July stimulus: What does the plan mean for you?
What the Government’s €7 billion plan means for people, businesses and the environment
Shoppers in Dublin’s Henry Street on Wednesday afternoon. Photograph: Collins
What’s in the plan . . .
The Temporary Wage Subsidy Scheme is going to be replaced by an Employment Wage Support Scheme. Employers whose turnover has fallen 30 per cent will receive a flat-rate subsidy of up to €203 per week per employee. The scheme has also expanded, and now workers such as seasonal staff and new start up firms operating in affected areas will be included.
The Government had previously announced a €250 million restart grant, this is being more than doubled to €550 million and the upper limit for payments is being increased to €25,000; payments will also be available to those who already received a cash injection, through a top up mechanism, and some businesses like B&Bs who had been ineligible will be included.
The waiver of commercial rates will be extended to September, which will cost the government €60 million.
€55 million is being made available for small and micro companies, including measures to reduce rates and grants equivalent to 0 per cent in some loan products.
The Future Growth Loan Scheme is being expanded from €200 million to €500 million, with the support of the European Investment Bank, with businesses up to 499 employees eligible for longer-term loans at competitive rates.
The Covid-19 Credit Guarantee scheme is being expanded to €2 billion, as announced earlier this month.
There is a new apprenticeship incentivisation scheme which will provide a €2,000 payment to support employers to take on new apprenticeships in 2020.
There will also be subsidies of €7,500 paid to employers under a JobsPlus scheme, paid over two years to hire someone under the age of 30 who is on the live register or the pandemic unemployment payment.
Firms will also be allowed to delay payment of their PAYE and VAT debts in part or in full for a set period, with no interest or penalties.
There are funding packages for the seed and venture capital scheme (€10 million), another €10 million for the IDA, and €5.5 million for an online retail scheme, while the online trading voucher scheme will be expanded to €20 million. A €20 million Brexit fund for SMEs exporting and importing with the UK has been approved.
The Pandemic Unemployment Payment will be extended to the start of April, but gradually cut, and it will close to new entrants from September 17th, 2020. It will be cut in line with people’s previous incomes, and over time payments will be brought into line with existing social welfare levels.
There will be tens of thousands of upskilling and training positions across a variety of schemes, including a retrofit skills training initiative which will link up with a wider retrofitting programme. Overall, the budget for investment in skills, training and education is €200 million
The Back to Work and Back to Education Allowances will be extended to people on the PUP.

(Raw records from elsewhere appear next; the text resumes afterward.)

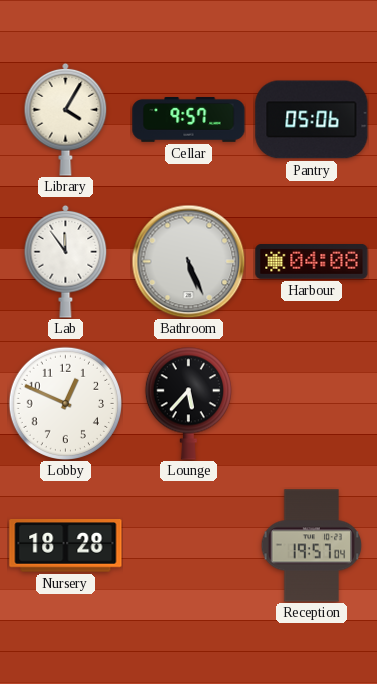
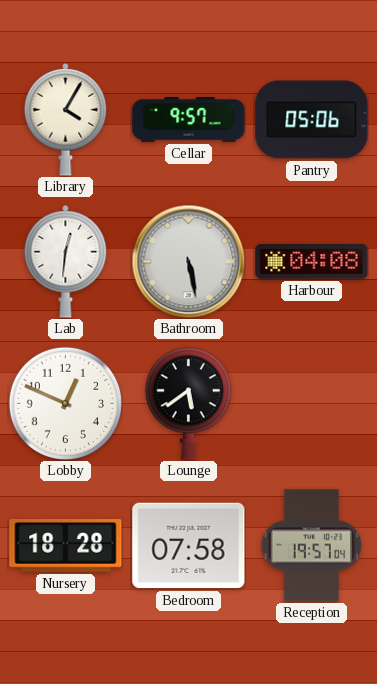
Lab: 11:54 -> 12:31
Bathroom: 5:26 -> 5:28
Lounge: 5:37 -> 5:39
Bedroom: none -> 07:58
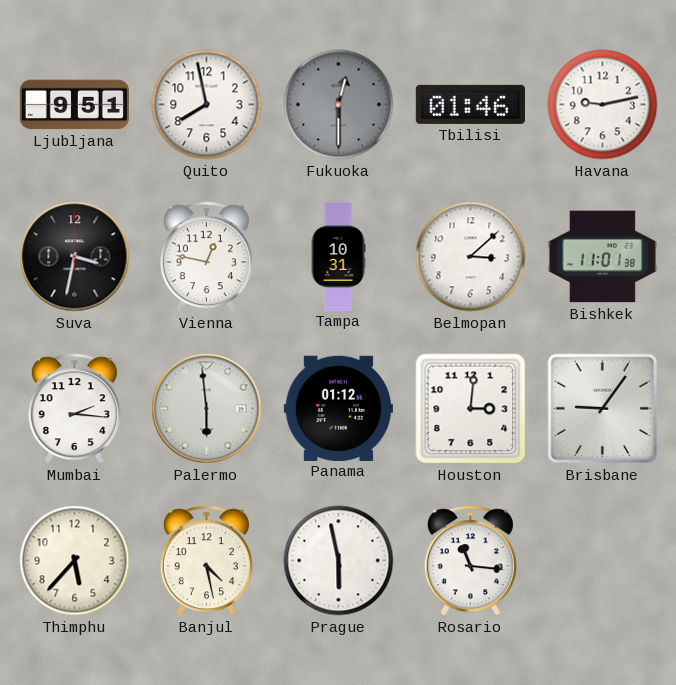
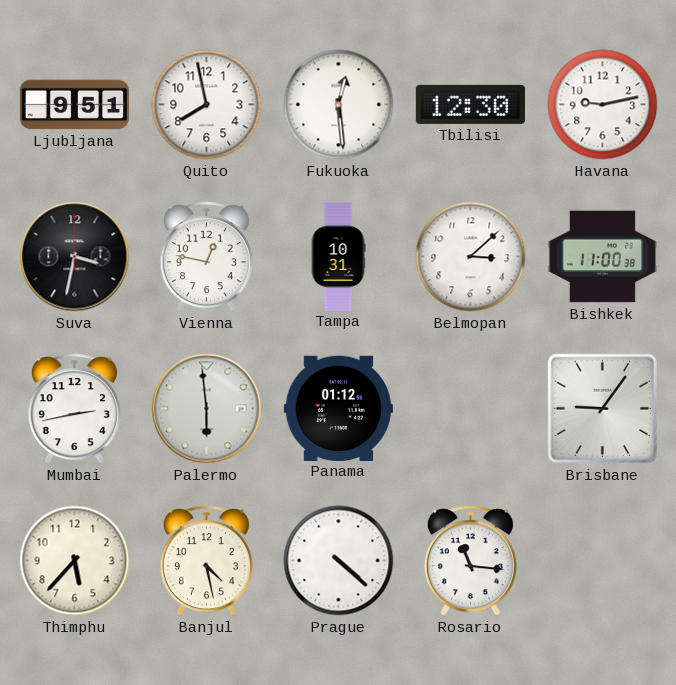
Fukuoka: 12:30 -> 12:29
Fukuoka dial: grey -> white
Tbilisi: 01:46 -> 12:30
Bishkek: 11:01 -> 11:00
Mumbai: 2:16 -> 2:43
Houston: 3:01 -> none
Prague: 5:58 -> 4:22
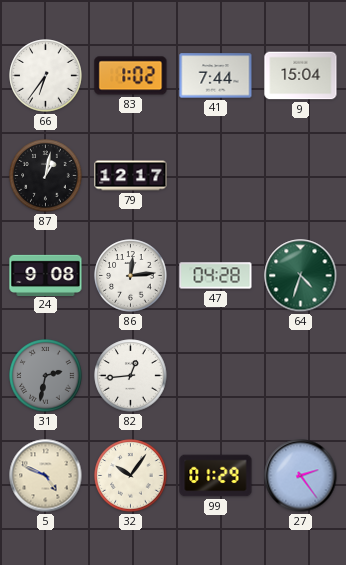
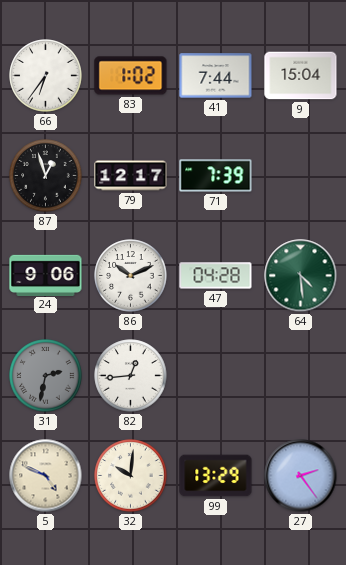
87: 1:02 -> 12:57
71: none -> 7:39
24: 9:08 -> 9:06
86: 12:14 -> 10:11
64: 4:33 -> 4:29
32: 10:06 -> 10:01
99: 01:29 -> 13:29
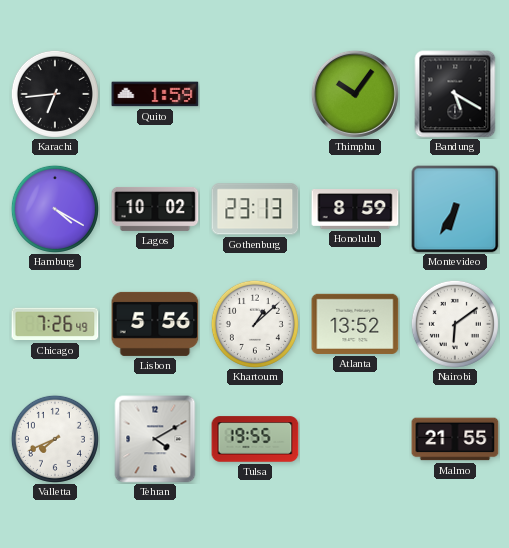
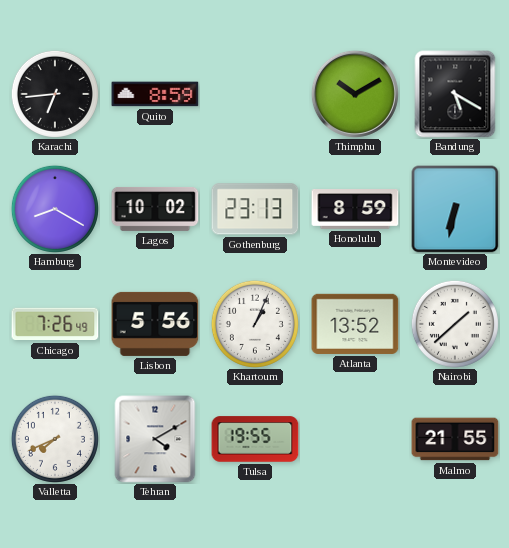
Quito: 1:59 -> 8:59
Thimphu: 10:06 -> 10:10
Hamburg: 4:20 -> 8:20
Montevideo: 6:35 -> 6:32
Khartoum: 1:08 -> 1:04
Nairobi: 6:09 -> 1:38
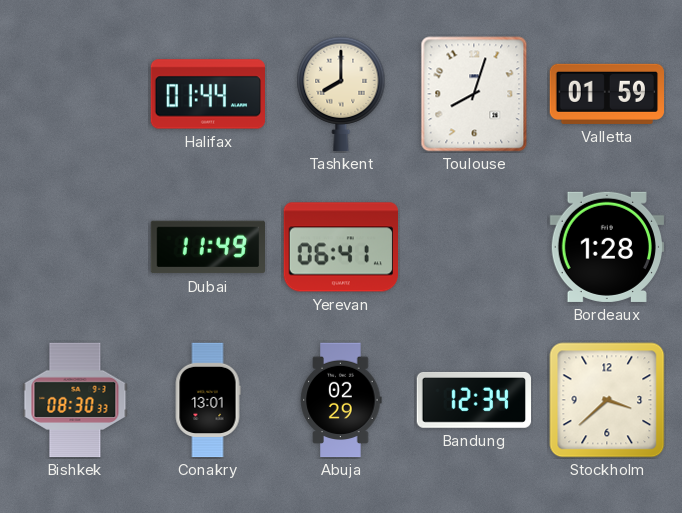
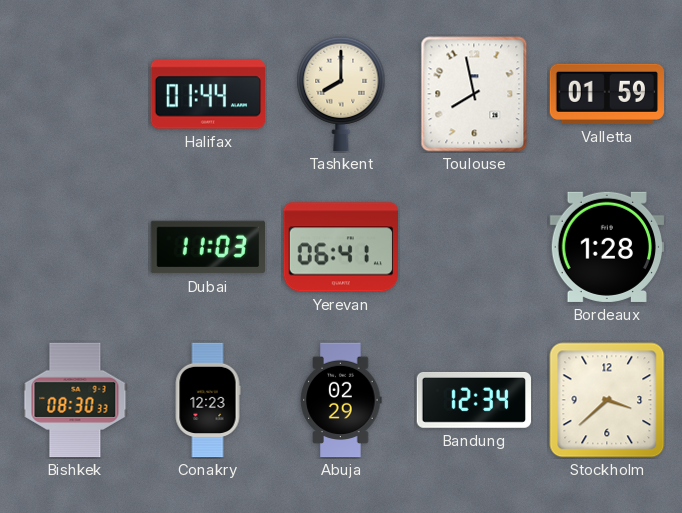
Toulouse: 8:03 -> 7:58
Dubai: 11:49 -> 11:03
Conakry: 13:01 -> 12:23
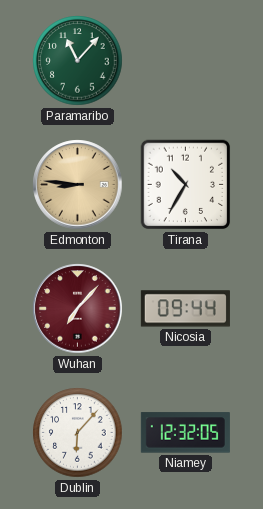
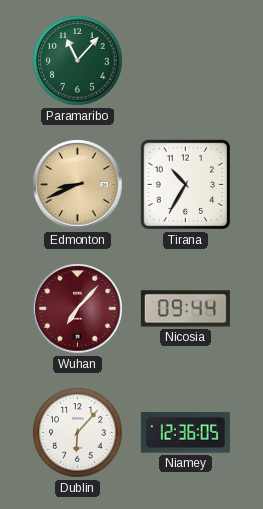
Edmonton: 8:46 -> 8:41
Niamey: 12:32 -> 12:36
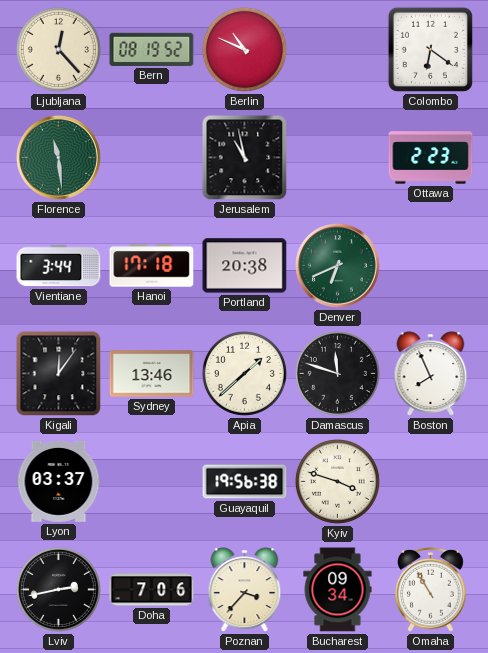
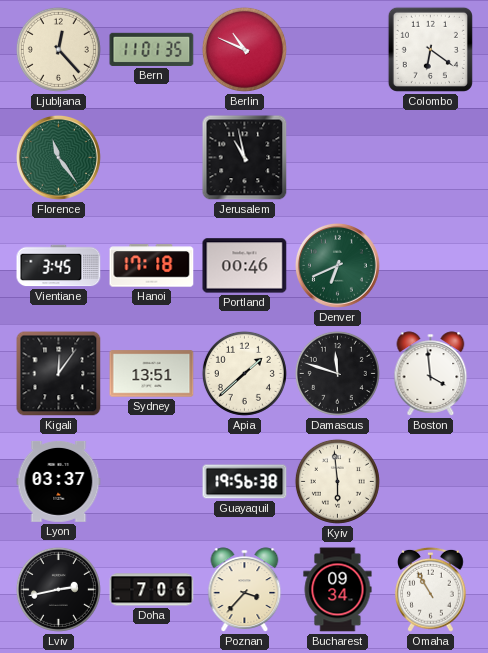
Bern: 08:19 -> 11:01
Florence: 11:29 -> 11:24
Ottawa: 2:23 -> none
Vientiane: 3:44 -> 3:45
Portland: 20:38 -> 00:46
Sydney: 13:46 -> 13:51
Boston: 7:56 -> 3:59
Kyiv: 3:48 -> 5:59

There will be new services to assist jobseekers. Including through JobClubs, JobPath and Local Employment Services.
The bike to work scheme is being extended, and will include a limit of €1,500 on “ebikes”.
The government’s help-to-buy scheme is being enhanced with the maximum relief available now €30,000, an increase of €10,000. The Taoiseach said he hoped this would improve affordability, and did not believe it would push up prices.
The interest rate on tax debt repayments is going to be reduced to three per cent to help those struggling with these payments.
For infrastructure and environmental spending
€500 million will be made available to for capital works, consisting of €75 million for primary and secondary schools, €113 million for “active travel, public transport and renewables of transport infrastructure, €40 million for investments in heritage, arts and Gaeltacht projects; €20 million for courts, prison and Garda projects, and € 10 million for fisheries and farm renewable energies.
€15 million will be made available for peatlands rehabilitation, €100 million for a national energy efficiency retrofit programme, and €60 million for returning vacant local authorities houses to use, and for investments in water infrastructure. There will be €10 millio for town and village renewal.
Capital expenditure is being increased by €1 billion for next year, to €9.1 billion.
For the economy
As flagged this morning, spending on non-alcoholic beverages, food or accommodation of up to € 625 will be rewarded with a tax credit of €125. The Taoiseach said the level of spending to begin the tax payback would be just €25, and it will be administered via an app.
There will be €10 million provided in a restart fund for the tourism sector and a €10 million performance support scheme for the culture sector to assist in planning for events during Covid-19.
One of the major unflagged points is a new scheme that will allow firms that were previously profitable carry back trading losses early, leading to an immediate refund of some or all of their corporation tax.
A new income tax relief will also be introduced for the self-employed who were profitable in 2019 but are now facing Covid-related losses.
There will be a six month reduction in the standard rate of VAT, from 23 per cent to 21 per cent, effective from the beginning of September, at a cost of €440 million. This is a major effort to stimulate spending, and one of the most significant parts of the package.
There will be investments in Covid-specific life sciences products to the tune of €25 million, and €10 million is going to be made available through the first phase of a Green Enterprise fund.